La catastrophe de Fukushima continue de diviser le Japon, dans la sphère politique et, désormais, devant les tribunaux. Jeudi 12 septembre devait se tenir une nouvelle audience du procès intenté par l’Etat contre Toru Fuchigami et Taichi Masakiyo, deux responsables de Tento hiroba, la « place des tentes ». Ce campement est devenu le cœur du mouvement antinucléaire nippon depuis son installation le 11 septembre 2011, six mois exactement après le début de la catastrophe de Fukushima. LE MONDE  12.09.2013 Philippe Mesmer (Tokyo, correspondance)

Dressé au pied du ministère de l’économie, du commerce et de l’industrie (METI) – l’administration chargée de la politique nucléaire – le camp, des plus bigarrés, tranche avec les immeubles austères du quartier des ministères de Kasumigaseki, à Tokyo.

Son installation faisait suite à un été marqué par d’importants rassemblements antinucléaires dans tout le Japon. Pour les initiateurs du mouvement, le camp relève d’une action « morale », car le METI et le gouvernement auraient menti à la population pendant des décennies. « Ils n’ont pas cessé de nous dire que l’énergie nucléaire était sûre et propre et qu’il n’y avait pas à s’inquiéter d’un éventuel tremblement de terre », accuse Toru Fuchigami.

« OCCUPATION ILLÉGALE »

Après avoir longtemps tergiversé, le gouvernement a porté plainte le 29 mars pour « occupation illégale d’un espace public ». Il réclame 22 000 yens (167 euros) par journée d’occupation, plus les arriérés. Ce procès intervient alors que le parquet de Tokyo a décidé lundi 9 septembre de ne pas poursuivre les responsables politiques et les autorités du nucléaire au moment de la catastrophe de Fukushima. Les magistrats ont rejeté les plaintes déposées contre une quarantaine de personnalités, dont le chef de gouvernement Naoto Kan et plusieurs ministres, les dirigeants de Tepco Masataka Shimizu et Tsunehisa Katsumata et Haruki Madarame, ancien patron de la commission de la sûreté nucléaire.
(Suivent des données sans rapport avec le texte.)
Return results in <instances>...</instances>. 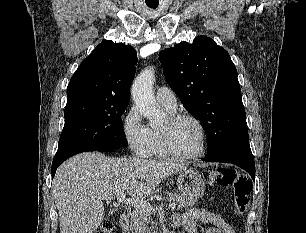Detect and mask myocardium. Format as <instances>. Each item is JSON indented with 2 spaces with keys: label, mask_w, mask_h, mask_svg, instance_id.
Here are the masks:
<instances>
[{
  "label": "myocardium",
  "mask_w": 306,
  "mask_h": 233,
  "mask_svg": "<svg viewBox=\"0 0 306 233\" xmlns=\"http://www.w3.org/2000/svg\"><path fill=\"white\" fill-rule=\"evenodd\" d=\"M182 120L193 121L200 130L201 138H202L201 148L196 153H191V154L182 153V152L178 151L172 143L171 129L175 124H177L178 122H180ZM161 135H162L163 146H164L166 152L169 155L174 156L176 158L196 159V158L202 157L206 152L207 139L208 138H207V132H206L205 126L202 123V121L193 114H190V113H173V114H171L168 118V126L166 128L161 129Z\"/></svg>",
  "instance_id": "f54148a6"
}]
</instances>
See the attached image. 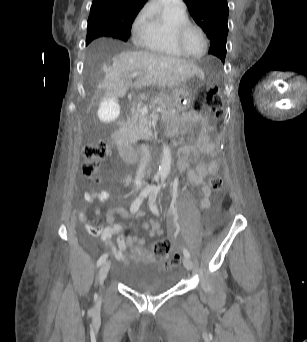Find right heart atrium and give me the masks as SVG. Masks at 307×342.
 <instances>
[{"label":"right heart atrium","instance_id":"d8ad5b80","mask_svg":"<svg viewBox=\"0 0 307 342\" xmlns=\"http://www.w3.org/2000/svg\"><path fill=\"white\" fill-rule=\"evenodd\" d=\"M152 36L143 13H139L130 23L129 37L132 42Z\"/></svg>","mask_w":307,"mask_h":342}]
</instances>
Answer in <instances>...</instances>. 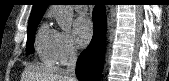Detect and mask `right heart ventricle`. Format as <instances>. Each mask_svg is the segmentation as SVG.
<instances>
[{
	"instance_id": "obj_1",
	"label": "right heart ventricle",
	"mask_w": 169,
	"mask_h": 81,
	"mask_svg": "<svg viewBox=\"0 0 169 81\" xmlns=\"http://www.w3.org/2000/svg\"><path fill=\"white\" fill-rule=\"evenodd\" d=\"M55 31L50 30L46 25H42L35 38V50L41 61L53 64L56 61L53 47Z\"/></svg>"
}]
</instances>
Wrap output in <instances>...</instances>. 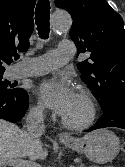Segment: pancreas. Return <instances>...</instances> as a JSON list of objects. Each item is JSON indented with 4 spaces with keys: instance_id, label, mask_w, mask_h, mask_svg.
I'll use <instances>...</instances> for the list:
<instances>
[{
    "instance_id": "1",
    "label": "pancreas",
    "mask_w": 125,
    "mask_h": 167,
    "mask_svg": "<svg viewBox=\"0 0 125 167\" xmlns=\"http://www.w3.org/2000/svg\"><path fill=\"white\" fill-rule=\"evenodd\" d=\"M78 167H84V165L81 164ZM91 167H98V166H91Z\"/></svg>"
}]
</instances>
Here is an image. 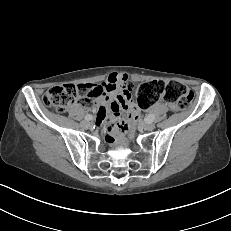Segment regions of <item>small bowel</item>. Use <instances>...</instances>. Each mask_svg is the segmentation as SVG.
Listing matches in <instances>:
<instances>
[{"instance_id": "1", "label": "small bowel", "mask_w": 231, "mask_h": 231, "mask_svg": "<svg viewBox=\"0 0 231 231\" xmlns=\"http://www.w3.org/2000/svg\"><path fill=\"white\" fill-rule=\"evenodd\" d=\"M90 90L89 101L98 99L97 124L103 126L106 119L114 120L121 110L133 111L136 106L126 88L127 77L124 74H111L100 84H83ZM104 105L107 106L104 107Z\"/></svg>"}]
</instances>
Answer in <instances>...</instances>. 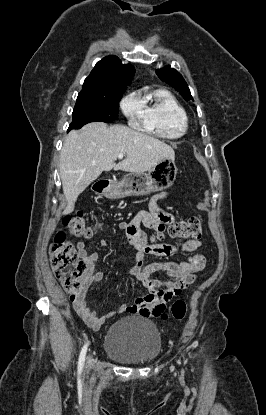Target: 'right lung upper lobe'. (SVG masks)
Masks as SVG:
<instances>
[{"mask_svg": "<svg viewBox=\"0 0 266 415\" xmlns=\"http://www.w3.org/2000/svg\"><path fill=\"white\" fill-rule=\"evenodd\" d=\"M134 73L131 64H122L117 56H107L95 65L79 94L108 96L124 92Z\"/></svg>", "mask_w": 266, "mask_h": 415, "instance_id": "right-lung-upper-lobe-1", "label": "right lung upper lobe"}]
</instances>
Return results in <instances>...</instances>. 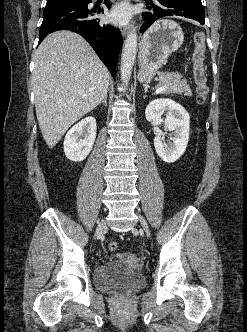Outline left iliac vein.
<instances>
[{
  "label": "left iliac vein",
  "mask_w": 247,
  "mask_h": 332,
  "mask_svg": "<svg viewBox=\"0 0 247 332\" xmlns=\"http://www.w3.org/2000/svg\"><path fill=\"white\" fill-rule=\"evenodd\" d=\"M138 216H139L140 223H141L146 235L149 237L150 236V230H149V227H148V224H147L146 220L140 214H138Z\"/></svg>",
  "instance_id": "4c4485c4"
}]
</instances>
Ils se voyaient reprocher une négligence dans la préparation des sites nucléaires aux risques sismiques et dans l’évacuation des populations menacées. Le parquet a rejeté ces accusations, estimant que Tepco, comme le gouvernement, ne pouvait pas prévoir de tels séismes et tsunami. Officiellement, la catastrophe nucléaire n’a fait aucune victime.
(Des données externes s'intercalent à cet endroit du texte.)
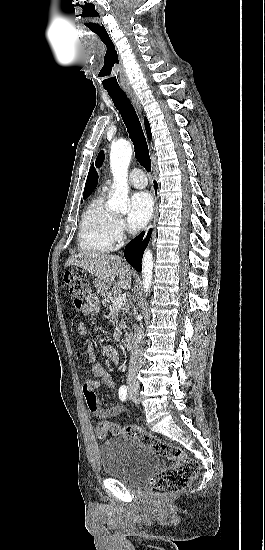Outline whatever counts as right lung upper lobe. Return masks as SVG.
<instances>
[{"label": "right lung upper lobe", "instance_id": "1", "mask_svg": "<svg viewBox=\"0 0 265 550\" xmlns=\"http://www.w3.org/2000/svg\"><path fill=\"white\" fill-rule=\"evenodd\" d=\"M144 124H145V129H146L148 138L151 139L150 125L146 118H144ZM97 182H98V174L92 164L88 173L86 184H85L83 198H87L92 193L93 189L97 185Z\"/></svg>", "mask_w": 265, "mask_h": 550}]
</instances>
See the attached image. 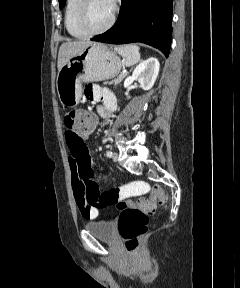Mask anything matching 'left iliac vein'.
I'll list each match as a JSON object with an SVG mask.
<instances>
[{
	"instance_id": "1",
	"label": "left iliac vein",
	"mask_w": 240,
	"mask_h": 288,
	"mask_svg": "<svg viewBox=\"0 0 240 288\" xmlns=\"http://www.w3.org/2000/svg\"><path fill=\"white\" fill-rule=\"evenodd\" d=\"M112 159H113V161L117 162L118 161V153L114 152L112 154Z\"/></svg>"
}]
</instances>
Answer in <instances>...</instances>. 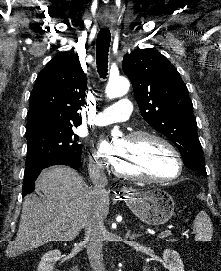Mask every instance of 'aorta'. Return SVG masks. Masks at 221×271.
I'll use <instances>...</instances> for the list:
<instances>
[{
  "instance_id": "aorta-1",
  "label": "aorta",
  "mask_w": 221,
  "mask_h": 271,
  "mask_svg": "<svg viewBox=\"0 0 221 271\" xmlns=\"http://www.w3.org/2000/svg\"><path fill=\"white\" fill-rule=\"evenodd\" d=\"M129 87L128 79L119 77L108 82L105 93L108 98L113 99L125 95Z\"/></svg>"
}]
</instances>
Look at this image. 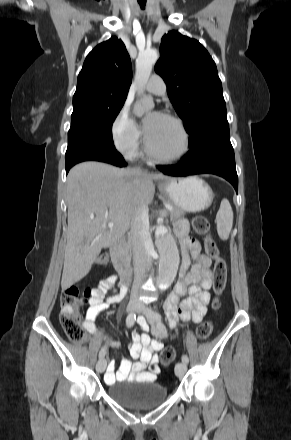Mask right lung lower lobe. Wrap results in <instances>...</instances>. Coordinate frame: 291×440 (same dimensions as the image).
<instances>
[{"label": "right lung lower lobe", "instance_id": "1", "mask_svg": "<svg viewBox=\"0 0 291 440\" xmlns=\"http://www.w3.org/2000/svg\"><path fill=\"white\" fill-rule=\"evenodd\" d=\"M89 160L106 162L119 167L126 165L114 146L98 142L74 141L68 144L65 154L66 174L75 164Z\"/></svg>", "mask_w": 291, "mask_h": 440}]
</instances>
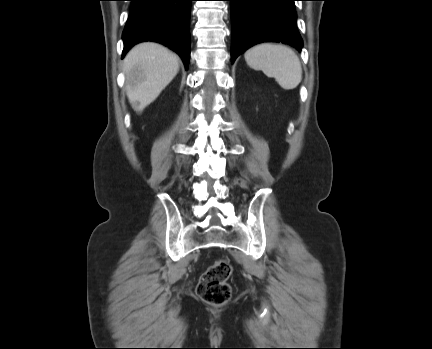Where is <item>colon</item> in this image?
<instances>
[{"label": "colon", "instance_id": "colon-1", "mask_svg": "<svg viewBox=\"0 0 432 349\" xmlns=\"http://www.w3.org/2000/svg\"><path fill=\"white\" fill-rule=\"evenodd\" d=\"M233 272L227 259L215 261L203 273L197 286V294L205 302L212 305H223L231 297L228 280Z\"/></svg>", "mask_w": 432, "mask_h": 349}]
</instances>
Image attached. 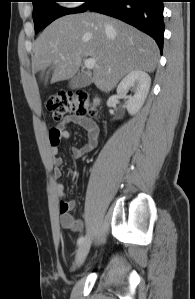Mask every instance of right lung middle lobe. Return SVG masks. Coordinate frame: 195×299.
<instances>
[{"mask_svg":"<svg viewBox=\"0 0 195 299\" xmlns=\"http://www.w3.org/2000/svg\"><path fill=\"white\" fill-rule=\"evenodd\" d=\"M56 0H32L33 20L35 33L45 28L55 19L74 13L85 12L93 0H85V4L74 9H66L58 6Z\"/></svg>","mask_w":195,"mask_h":299,"instance_id":"dd1d6c3e","label":"right lung middle lobe"}]
</instances>
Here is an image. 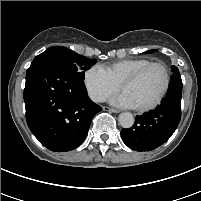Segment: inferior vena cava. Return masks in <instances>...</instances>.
<instances>
[{
  "label": "inferior vena cava",
  "mask_w": 201,
  "mask_h": 201,
  "mask_svg": "<svg viewBox=\"0 0 201 201\" xmlns=\"http://www.w3.org/2000/svg\"><path fill=\"white\" fill-rule=\"evenodd\" d=\"M104 100V98H100V101H103Z\"/></svg>",
  "instance_id": "1"
}]
</instances>
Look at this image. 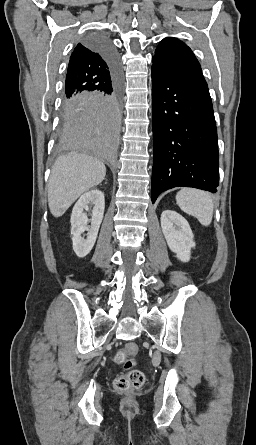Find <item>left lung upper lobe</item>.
I'll use <instances>...</instances> for the list:
<instances>
[{
    "label": "left lung upper lobe",
    "mask_w": 256,
    "mask_h": 445,
    "mask_svg": "<svg viewBox=\"0 0 256 445\" xmlns=\"http://www.w3.org/2000/svg\"><path fill=\"white\" fill-rule=\"evenodd\" d=\"M152 60V66L173 71L191 81L207 85L194 53L185 43L176 38L163 39Z\"/></svg>",
    "instance_id": "left-lung-upper-lobe-1"
}]
</instances>
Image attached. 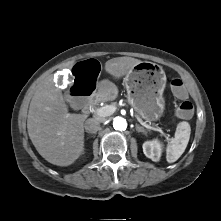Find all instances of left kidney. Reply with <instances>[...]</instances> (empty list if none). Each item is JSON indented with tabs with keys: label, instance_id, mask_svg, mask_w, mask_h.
<instances>
[{
	"label": "left kidney",
	"instance_id": "5707ae66",
	"mask_svg": "<svg viewBox=\"0 0 221 221\" xmlns=\"http://www.w3.org/2000/svg\"><path fill=\"white\" fill-rule=\"evenodd\" d=\"M143 152L146 157L156 162L161 157L162 146L157 140L146 141L143 144Z\"/></svg>",
	"mask_w": 221,
	"mask_h": 221
}]
</instances>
Le gouvernement continue de nier la gravité de la situation de la centrale et des fuites d’eau radioactive. Le 6 septembre à Buenos Aires, lors de la promotion de la candidature de Tokyo pour les Jeux olympiques de 2020, le premier ministre, Shinzo Abe, l’avait « garanti » : « La situation à la centrale est sous contrôle. » « Les propos de M. Abe m’ont abasourdi », a réagi Hiroaki Koide, chercheur en nucléaire à l’université de Kyoto, très critique vis-à-vis de la politique nippone de l’atome.
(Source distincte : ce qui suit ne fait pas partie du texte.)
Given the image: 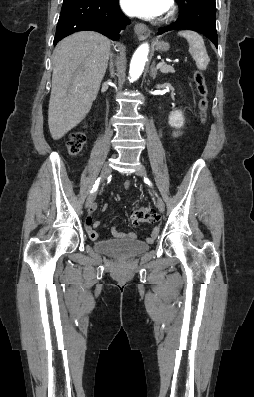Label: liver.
<instances>
[{
	"label": "liver",
	"mask_w": 254,
	"mask_h": 397,
	"mask_svg": "<svg viewBox=\"0 0 254 397\" xmlns=\"http://www.w3.org/2000/svg\"><path fill=\"white\" fill-rule=\"evenodd\" d=\"M111 41L96 32L81 31L60 41L53 52L48 125L61 139L91 109L105 75Z\"/></svg>",
	"instance_id": "6515ba94"
}]
</instances>
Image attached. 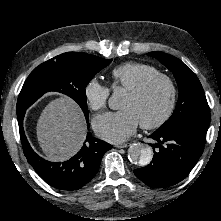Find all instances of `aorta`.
<instances>
[{"mask_svg": "<svg viewBox=\"0 0 221 221\" xmlns=\"http://www.w3.org/2000/svg\"><path fill=\"white\" fill-rule=\"evenodd\" d=\"M121 94L119 91H115L109 98L108 104L111 109H117L119 105ZM153 158V150L150 146L135 143L128 149V159L132 164L139 166L148 165Z\"/></svg>", "mask_w": 221, "mask_h": 221, "instance_id": "aorta-1", "label": "aorta"}]
</instances>
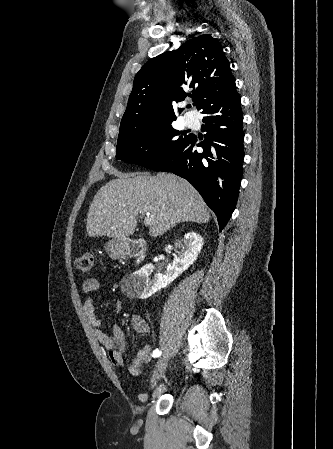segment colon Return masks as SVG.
Masks as SVG:
<instances>
[{"label":"colon","mask_w":333,"mask_h":449,"mask_svg":"<svg viewBox=\"0 0 333 449\" xmlns=\"http://www.w3.org/2000/svg\"><path fill=\"white\" fill-rule=\"evenodd\" d=\"M93 263H94V257L92 255V253H90V252L81 254L75 260L76 268L83 273H88L92 269Z\"/></svg>","instance_id":"colon-1"}]
</instances>
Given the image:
Le président de l’autorité nucléaire, Shunichi Tanaka, affiche la même sérénité que le premier ministre. « On ne peut pas nier que de l’eau contaminée fuit, mais il n’est pas nécessaire de s’inquiéter outre mesure des conséquences environnementales », a-t-il expliqué lors d’une conférence de presse, le 11 septembre. Selon les experts, les particules radioactives se déposent très vite sur les fonds marins. Mais la question de la diffusion par les poissons et autres organismes vivants reste posée. Un point qui inquiète les pêcheurs et qui a incité la Corée du Sud à interdire les importations de produits de la mer de huit départements de l’est du Japon.